04.15.18  \\\  Posted by Stasia Brewczynski  \\\  Wine 101

Sweet white wine is made all over the world, from France’s Sauternes to Italy’s Moscato wine, but one country particularly renowned for producing great whites high on the wine sweetness chart is Germany. In fact, some of the country’s most popular white wine grapes, which may produce either sweet or dry wines, really shine as sweet wines.

Sweet White Wine Glass


Riesling is the most-grown white wine grape in all of Germany. Popular to grow in the Rhine region, Riesling offers a heady aroma with notes of citrus and tree fruit. The acidity in Riesling offers ideal balance to the wine’s high levels of residual sugars, while notes of petrol can add a delightful counterpoint to its honey notes. Riesling is often consumed young, but sweet Rieslings especially may be good candidates for aging up to 30 years.

A cross between the table grape Madeleine Royale and the Riesling grape, this sweet wine grape was created in the late 1800s by Dr. Hermann Müller from the Swiss Canton of Thurgau. Müller-Thurgau was specifically bred to grow well in cooler areas. Lower in acidity than Riesling, it makes wine featuring a floral aroma with notes of fresh rhubarb and peaches.

Read more about sweet wine types from around the world.

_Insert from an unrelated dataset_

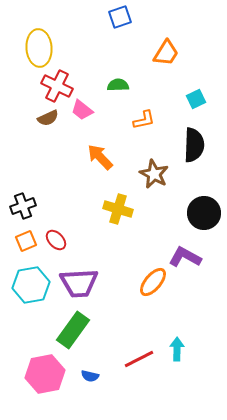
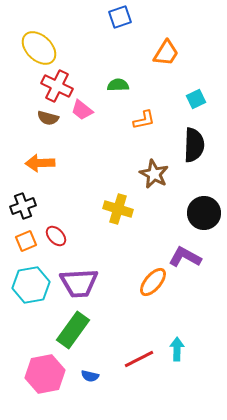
yellow ellipse: rotated 42 degrees counterclockwise
brown semicircle: rotated 40 degrees clockwise
orange arrow: moved 60 px left, 6 px down; rotated 48 degrees counterclockwise
red ellipse: moved 4 px up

Grauburgunder (Pinot Gris)
Grauburgunder is the German name for what is known elsewhere as Pinot Gris or Pinot Grigio. This grape offers naturally high sugar content, producing a textural, fruit-forward, and floral wine. In Germany, it is often grown in Baden, Pfalz, and Rheinhessen.

With notes of passion fruit, stone fruit, and herbs, Silvaner, like Riesling, achieves balance with its crisp acidity. The wine’s acid also helps cut through its thick texture. When produced in Germany’s Franken region, Silvaner picks up the area’s chalky terroir, giving it a more earthy character.

Weißburgunder (Pinot Blanc)
Weißburgunder is known elsewhere as Pinot Blanc or Pinot Bianco, and grown in similar regions of Germany as Grauburgunder. Weißburgunder is more floral and fruit-driven than its Italian counterpart Pinot Bianco, and typically offers notes of apple, pear and citrus.